Stripe's massive iOS opportunity, Langchain's case study sprint, Datadog acquires Eppo, the simple homepage trend, and more

Authors

Launch of the Week

The sudden, massive expansion of Stripe's TAM is the lead story for you this week.

A judge ruled that Apple has to allow iOS developers to offer payments via the web, without Apple taking a cut. The winner here is Stripe, the leader in payments infrastructure.

I expect the Stripe Sessions 2025 keynote to mention new efforts to win iOS developers. But for now we just have an early effort from Michael Luo, a Stripe PM on X evangelizing a guide to accepting web-based payments.

But Stripe is not the only payments player rushing to do business with the 2 million app store apps. Paddle released content helping app developers understand the payment models they can now offer to customers with their newfound payment freedom.

Enterprise Watch 🏆

Langchain gets the Enterprise Watch trophy this week. Linda Ye and the team are doing the hard work of answering prospect objections with customer proof.

First, Langchain is targeting the search term “Is Langchain used in production?”. An old Reddit thread ranks #1 in Google, but Langchain’s blog post is already #2.

The blog links to a new case studies page. And Langchain is filling it up quickly. They’ve published 6 case studies just last month alone! For comparison, LLamaIndex has only 3 case studies this year, and newcomer Mastra AI hasn’t published a full customer story yet.

Acquisition

Alex Konrad had the scoop - observability platform Datadog acquired experimentation tool Eppo.

But before Eppo could even announce it today, their blood rival Statsig beat them to the punch with a thoughtful article about their shared history shaping the experimentation tooling market.
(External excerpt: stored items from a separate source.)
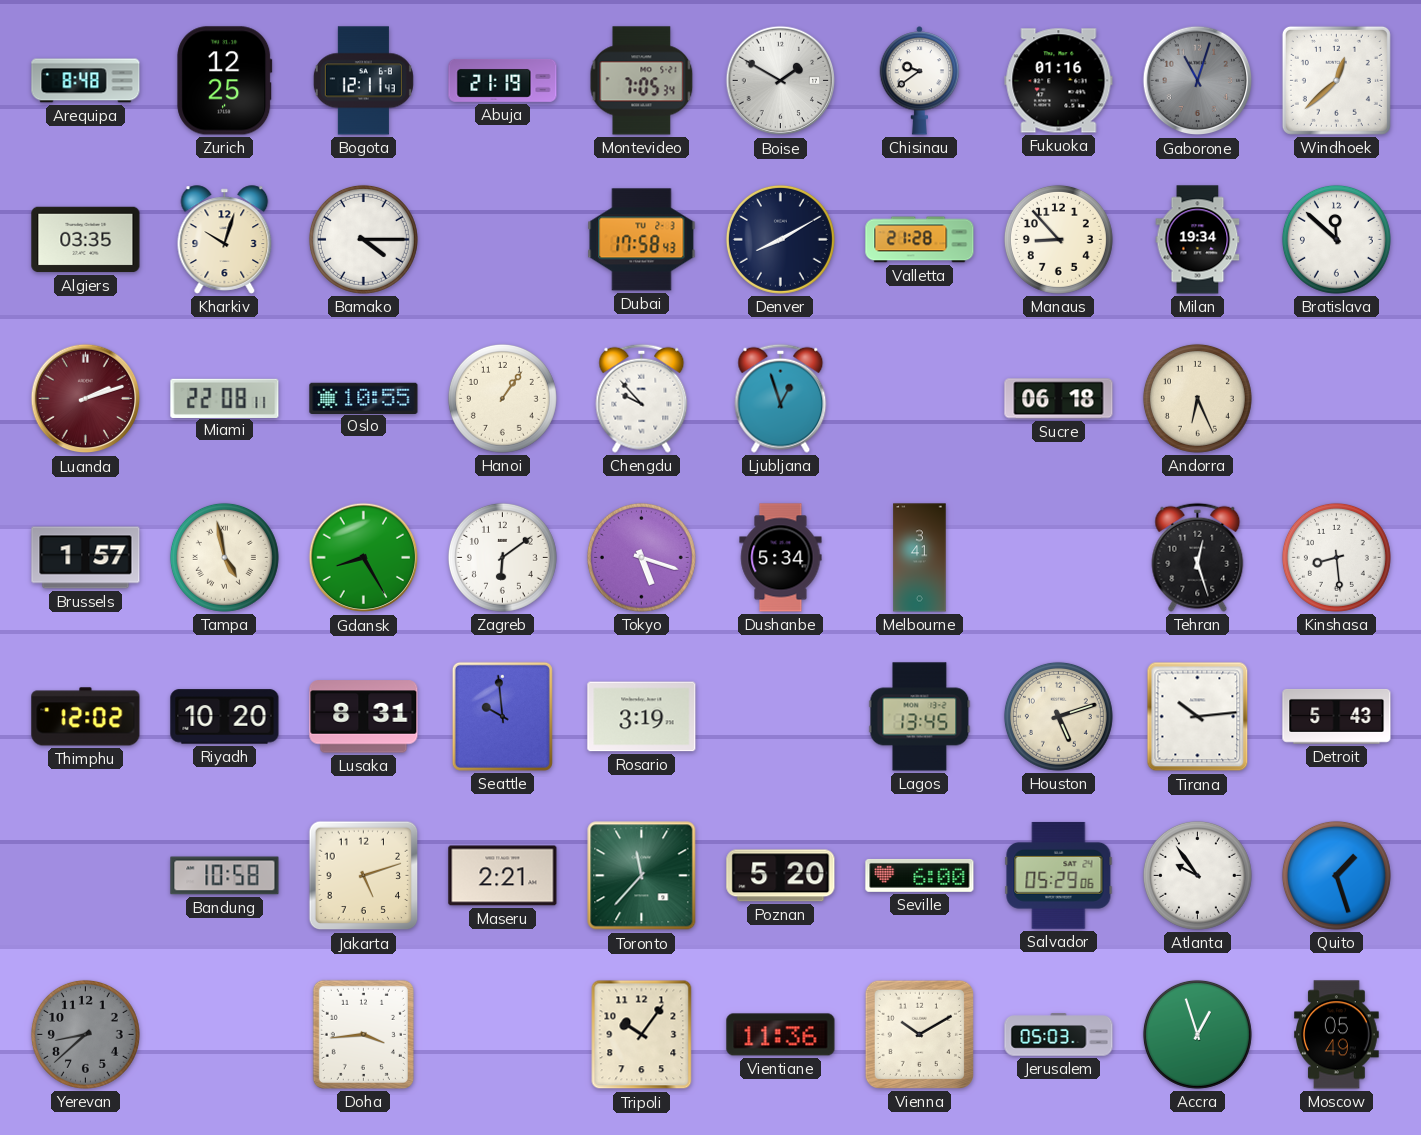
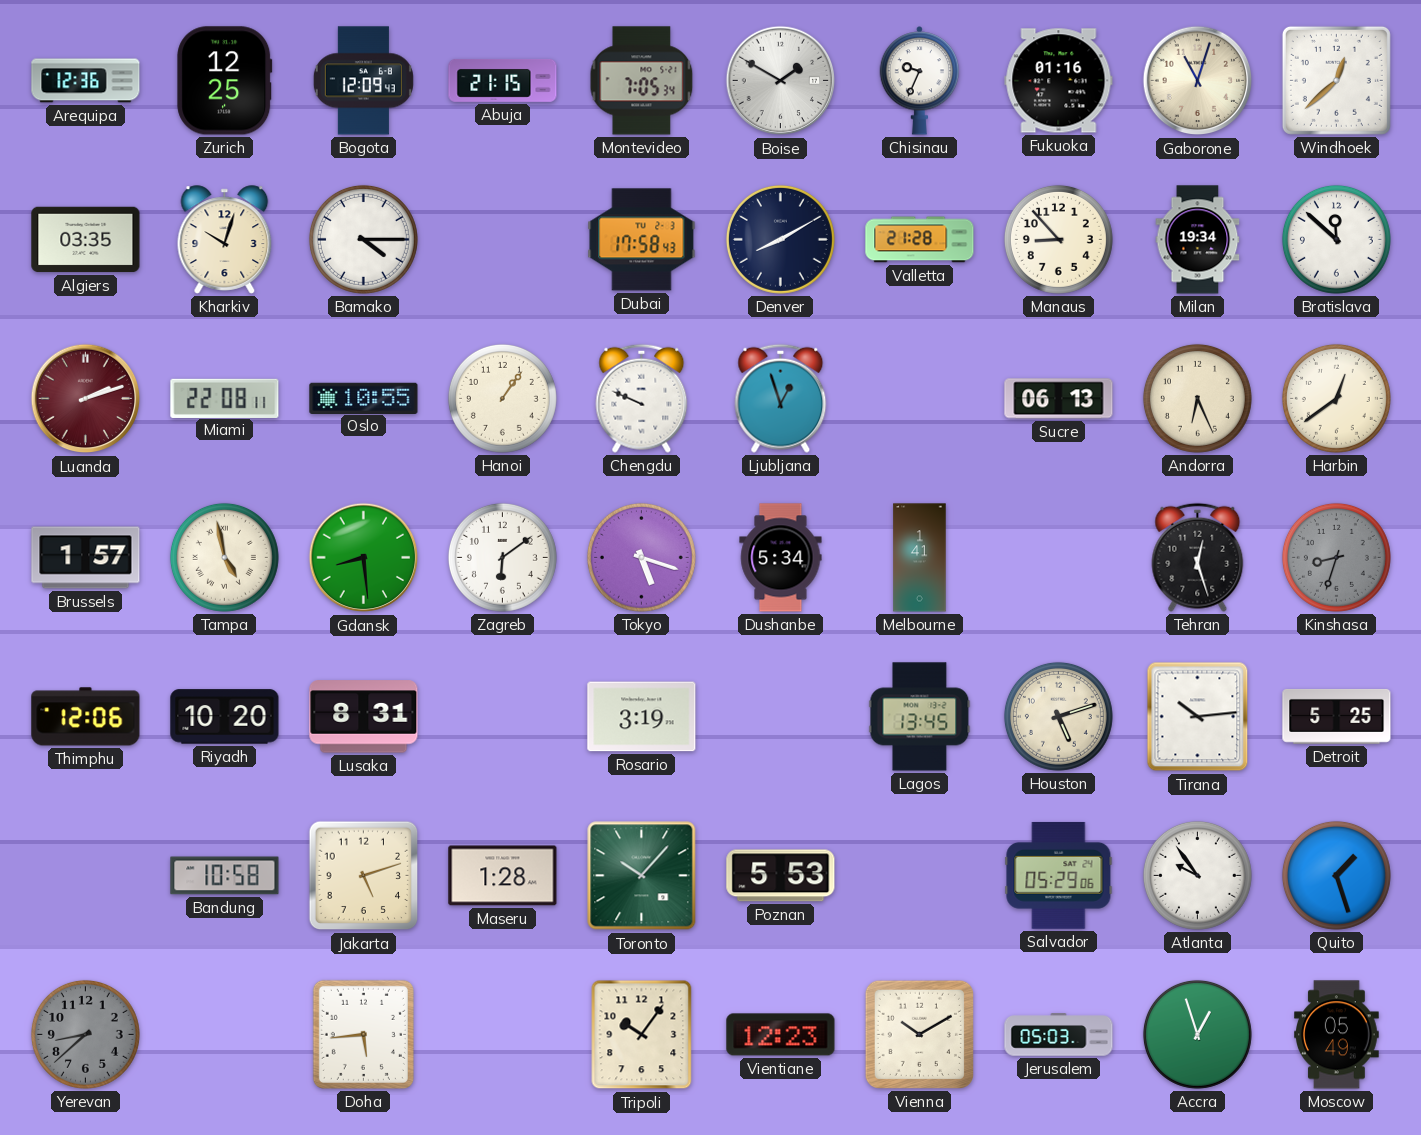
Arequipa: 8:48 -> 12:36
Bogota: 12:11 -> 12:09
Abuja: 21:19 -> 21:15
Chisinau: 9:39 -> 9:34
Gaborone dial: grey -> cream
Chengdu: 9:53 -> 9:49
Sucre: 06:18 -> 06:13
Harbin: none -> 12:39
Gdansk: 8:25 -> 8:29
Melbourne: 3:41 -> 1:41
Kinshasa: 8:29 -> 8:33
Kinshasa dial: white -> grey
Thimphu: 12:02 -> 12:06
Seattle: 9:59 -> none
Detroit: 5:43 -> 5:25
Maseru: 2:21 -> 1:28
Toronto: 11:37 -> 10:07
Poznan: 5:20 -> 5:53
Seville: 6:00 -> none
Doha: 3:44 -> 5:44
Vientiane: 11:36 -> 12:23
This was a risky move by Statsig CEO Vijaye Raji, but I think he pulled it off. The article is genuinely helpful because it gives us behind-the-scenes insight into why Datadog was interested in Eppo, and where the industry is going. So stash Raji’s post as an example of newsjacking done well.

Talent

Congrats to Karl Rumelhart, Contentful’s new CMO. The press release explains that part of Rumelhart’s job will be positioning and explaining Contentful’s new AI capabilities to the company’s thousands of customers in engineering and marketing. Tough job, and good luck.

Minimal website redesigns is this week’s GTM trend for devtools.
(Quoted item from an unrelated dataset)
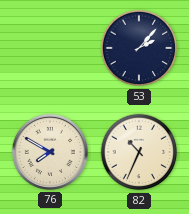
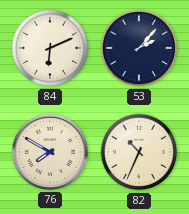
84: none -> 6:11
Planetscale unveiled a sparse, text-based website just months after its previous redesign. The new paint paid off. Holly Guevara, the VP of Marketing tweeted that the site saw a massive increase in KPI’s:

  • Signups — 103% increase
  • Qualified inbound — 57% increase
  • Pageviews — 101% increase

Last week Bucket, a feature flagging tool debuted a markdown inspired new look.

Bucket

I’m clicking around their site and it’s sickeningly fast. Great job over there!

I predict we’ll see more dev tool websites go text heavy and lightweight, especially as AI Agents become the main consumer of marketing pages.

Devtool News

Meilisearch, the API-first search product, now has “composite indexing” which lets you combine local and remote embedding services in your search config. Meilisearch then “automatically selects the appropriate embedder based on the current operation.”

Sanity, the headless CMS, released a local MCP server. What’s great about this new capability is that an AI client can manage content in Sanity, and also analyze it. Sanity explains that your AI tools can identify patterns, gaps, and connections across all your product content.

Knock, the notification orchestration tool, also released an MCP server. This enables developers (or hey, even marketers) to manage the creation of notification workflows and content using an AI client. Props to my former colleagues on a fantastic new feature!

Directus, the headless CMS, launched visual editing. Honestly, this is a catch- up feature. Here’s how their competitors handle visual editing: Storyblok, Sanity, Strapi, TinaCMS, and Contentful Studio.

Neon, the serverless Postgres platform, released a local way to manage your database. Neon emphasizes that this is not a local Postgres instance which can drift from your production database. Instead it’s a “proxy service that provides a local interface to your Neon cloud database.”

Courier, the notification orchestration tool, launched a new way to “embed a custom notification editor in your app”.